Живые и взрослые | страница 82
В фильмах у войны нет запаха.
Нож равномерно двигается в руке тети Светы. Вжик-вжик. Тонкие ломтики картошки ложатся на разделочную доску. Вжик-вжик.
Где-то в глубине шкафа, в старой коробке лежит серебряный нож. Майор Николаев отдал ей, когда уходил, — так всю войну с собой проносила. В ладонь ложился как будто влитой. Одно движение — и только дымок вьется. Главное — попасть прямо в сердце.
Жаль, до войны никого не учили с ножом обращаться. Винтовки, пистолеты — сколько угодно. Вот и казалось, что враг будет где-то далеко, как в тире, знай целься и стреляй. Опять же — никакого запаха.
Потому никто и не знал, какая она — война. Думали — повоюем неделю-другую, отбросим мертвых, закрепим границу — и по домам, праздновать победу. Не война — так, легкая прогулка. Нинка, когда к ним в отряд пришла, с собой взяла летнее платье и плюшевого медвежонка, трогательного такого, с пуговицами вместо глаз. Как она его звала? Мишка Сашка, да.
Что случилось с медвежонком, Светлана Васильевна не помнит. Зато она помнит, что стало с детьми в деревнях, захваченных мертвыми.
Иногда она хотела бы об этом забыть.
Хорошо, что мертвые игрушечные медвежата не приходят назад. Вата лезет из разорванных швов, глаза свисают на ниточках. И запах… тяжелый, сладкий, мертвый запах.

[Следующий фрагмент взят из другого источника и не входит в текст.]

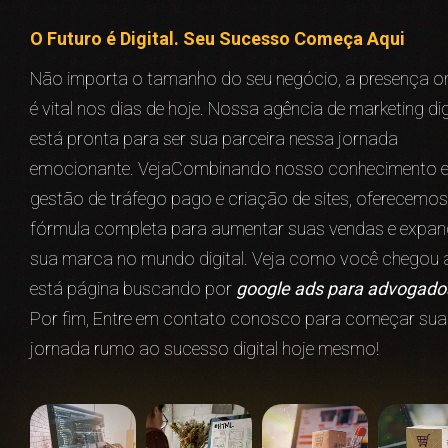
O Futuro é Digital. Seu Sucesso Começa Aqui
Não importa o tamanho do seu negócio, a presença on
é vital nos dias de hoje. Nossa agência de marketing dig
está pronta para ser sua parceira nessa jornada
emocionante. VejaCombinando nosso conhecimento 
gestão de tráfego pago e criação de sites, oferecemos
fórmula completa para aumentar suas vendas e expan
sua marca no mundo digital. Veja como você chegou 
está página buscando por
google ads para advogado
Por fim, Entre em contato conosco para começar sua
jornada rumo ao sucesso digital hoje mesmo!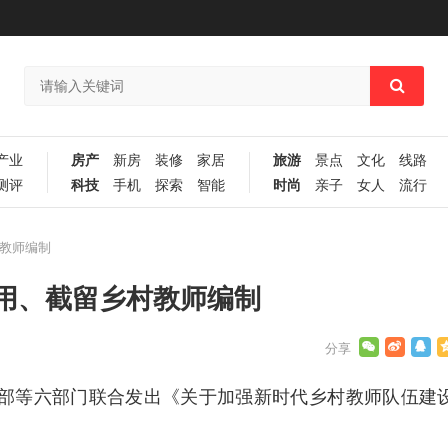
产业
房产
新房
装修
家居
旅游
景点
文化
线路
测评
科技
手机
探索
智能
时尚
亲子
女人
流行
教师编制
用、截留乡村教师编制
部等六部门联合发出《关于加强新时代乡村教师队伍建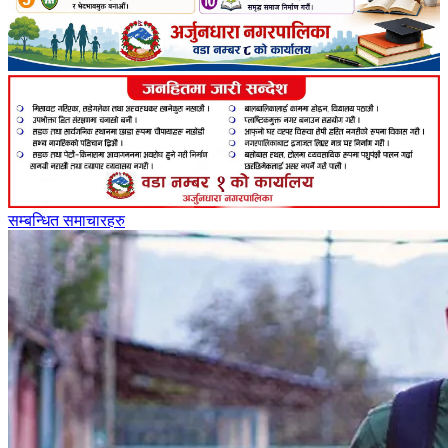
सम्बन्धित समाचारहरु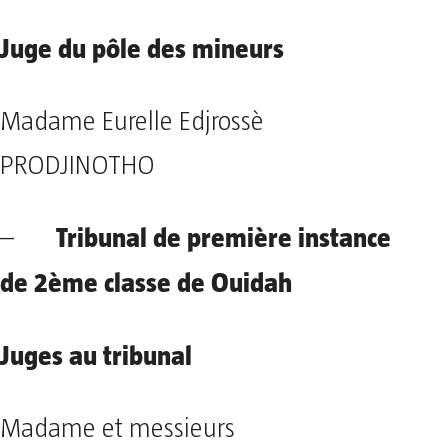
Juge du pôle des mineurs
Madame Eurelle Edjrossè
PRODJINOTHO
Tribunal de première instance
–
de 2ème classe de Ouidah
Juges au tribunal
Madame et messieurs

На черно-белом экране смазливый парнишка рапортует командиру о выполнении задания. Командир отечески улыбается. Вот дети — насмотрятся таких фильмов, все мечтают о подвигах, о сражениях и победах. Ника, когда была маленькая, тоже все расспрашивала: как оно там было, на войне? Тетя, расскажи, как ты воевала!
А что тут рассказывать? Там, на войне, только кровь и грязь. И еще — запах.
Но девочке, конечно, такое не скажешь. Зачем девочке об этом знать? Война — не женское дело. Дай бог, обойдется. Проживет Ника всю жизнь — и войны так и не случится.
Вот племянница Маша, Никина мама, войны и не застала — а уже ушла. С одной стороны, жалко, что такая молодая. А с другой — повезло. Счастливая жизнь. Ни грязи, ни крови. А если пахнет плохо — так это в магазине тухлую замороженную курицу подсунули. Выкинуть — и все. Денег, конечно, жалко, а так — не страшно совсем.
Маше можно только позавидовать. Любимый муж, чудесная дочка. Счастливая жизнь, иначе и не скажешь.
Короткая только.
А ведь раньше жизнь никогда не была короткой. Старшина Егоров рассказал как-то ночью, после фульчи-атаки: он-то помнит, раньше никто не боялся уходить, потому что все уходили ненавсегда, ненадолго. Родные шамана позовут, дары принесут, свечи зажгут или там палочки специальные — и возвращайся на здоровье. И главное, раньше, до Проведения Границ, мертвые все помнили: всех родственников, чей там муж или, скажем, сын. Если бы Маша тогда ушла — возвращалась бы сколько влезет, Нику бы навещала. Нашли бы как-нибудь на шамана денег, на ребенке экономить бы не стали.